De rechtbank is van oordeel dat wijziging van het gezag anderszins in het belang van de minderjarige noodzakelijk is. Het voorgaande maakt dat het verzoek van de vrouw zal worden toegewezen.
3.2.
Proceskosten
3.2.1.
Gelet op de aard van de procedure bepaalt de rechtbank dat elk van de partijen de eigen kosten draagt.

4.De beslissing

De rechtbank:
4.1.
beëindigt het gezamenlijk gezag en bepaalt dat het gezag over de minderjarige
[minderjarige] , geboren op [geboortedatum] 2018 te [geboorteplaats] , voortaan aan de vrouw toekomt;
4.2.
verklaart deze beschikking tot zover uitvoerbaar bij voorraad;
4.3.
bepaalt dat van deze beslissing aantekening wordt gemaakt in het in artikel 1:244 BW genoemde openbare gezagsregister;
4.4.
compenseert de proceskosten aldus dat iedere partij de eigen kosten draagt.

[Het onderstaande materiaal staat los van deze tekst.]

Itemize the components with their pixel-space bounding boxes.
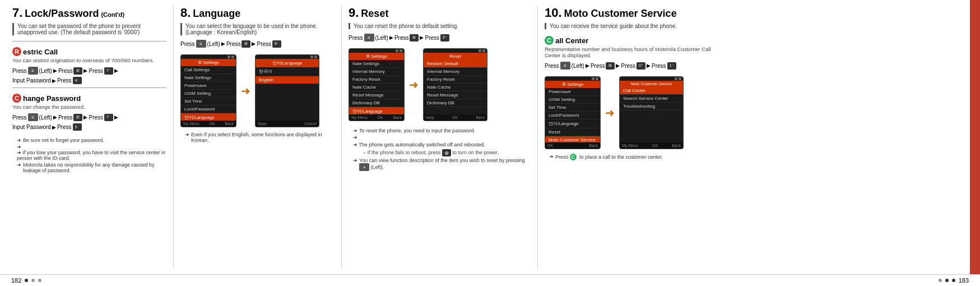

Deze beschikking is gegeven door mr. S.A. van Egmond, (kinder)rechter, en in het openbaar uitgesproken in aanwezigheid van mr. E.M. Brito, griffier, op 13 februari 2025.
Tegen deze beschikking kan – voor zover er definitief is beslist – hoger beroep worden ingesteld bij het gerechtshof Den Haag. Het hoger beroep kan slechts worden ingesteld door een advocaat.
Door verzoeker en degenen aan wie een afschrift van de beschikking is verstrekt of verzonden moet het hoger beroep worden ingesteld binnen drie maanden na de dag van de beschikking. Voor andere belanghebbenden geldt voor het instellen van hoger beroep een termijn van drie maanden na de betekening van de beschikking of nadat de beschikking hun op andere manier bekend is geworden.